Billions of Internet users should notice nothing as the web transitions to the 21st Century today and begins the big switch to a desperately needed new addressing system. The new system, known as Internet Protocol Version 6, or IPv6, will run concurrently with the older system, IPv4, to ensure a seamless transition. If all goes well, IPv6 should allow the Internet to continue its insane growth rate.
The switch comes none too soon. Last year, the Internet Assigned Numbers Authority gave out its final batch of IP addresses. The U.S., Europe, Latin America and Africa were slated to run out by 2014. The Asia-Pacific region has already reached that point. Dubbed “World IPv6 Launch Day” by the Internet Society, companies from Google to Facebook to Time Warner Cable have signed on to switch from IPv4, and the society hopes that smaller web enterprises will also follow suit.
Vinton Cerf, the Chief Internet Televangelist for Google and “father of the Internet,” recently spoke about the change during the WorldScience Festival program,Internet Everywhere: The Future of History’s Most Disruptive Technology.

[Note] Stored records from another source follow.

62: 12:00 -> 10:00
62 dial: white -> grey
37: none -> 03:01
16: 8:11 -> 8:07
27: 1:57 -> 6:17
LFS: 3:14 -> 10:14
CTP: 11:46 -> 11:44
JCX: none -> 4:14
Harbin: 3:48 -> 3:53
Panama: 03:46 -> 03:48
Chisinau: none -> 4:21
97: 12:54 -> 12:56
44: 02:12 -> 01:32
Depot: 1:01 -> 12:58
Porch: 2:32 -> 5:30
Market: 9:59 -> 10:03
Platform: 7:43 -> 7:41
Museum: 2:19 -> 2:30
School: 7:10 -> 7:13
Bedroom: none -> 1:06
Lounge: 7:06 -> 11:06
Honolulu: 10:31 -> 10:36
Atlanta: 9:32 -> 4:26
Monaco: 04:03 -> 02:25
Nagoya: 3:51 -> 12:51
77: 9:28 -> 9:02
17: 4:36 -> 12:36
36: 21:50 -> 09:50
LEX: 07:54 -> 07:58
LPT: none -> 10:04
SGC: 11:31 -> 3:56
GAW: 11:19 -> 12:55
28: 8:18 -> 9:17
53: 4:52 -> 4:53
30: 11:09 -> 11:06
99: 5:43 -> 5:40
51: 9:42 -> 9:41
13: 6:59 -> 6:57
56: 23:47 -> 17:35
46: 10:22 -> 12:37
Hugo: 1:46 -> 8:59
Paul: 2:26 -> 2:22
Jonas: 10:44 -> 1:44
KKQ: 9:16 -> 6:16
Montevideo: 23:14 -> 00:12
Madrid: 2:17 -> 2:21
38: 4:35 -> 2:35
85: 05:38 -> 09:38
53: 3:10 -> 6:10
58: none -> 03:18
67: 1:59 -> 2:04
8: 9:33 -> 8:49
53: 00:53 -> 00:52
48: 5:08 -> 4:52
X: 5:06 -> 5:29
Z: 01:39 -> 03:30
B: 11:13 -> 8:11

Thirty years ago, Cerf helped decide how many devices would be allowed to connect to the Internet. His prediction of 4.3 million seems almost quaint now, given the staggering grow of Internet use. But no one fully anticipated the growth of devices like smartphones and web-enabled appliances—a world that MIT professor Neal Gershenfeld calls the Internet of Things, where physical objects connect to the web. IPv6 will enable 340 undecillion new addresses. Will it see us through the decade?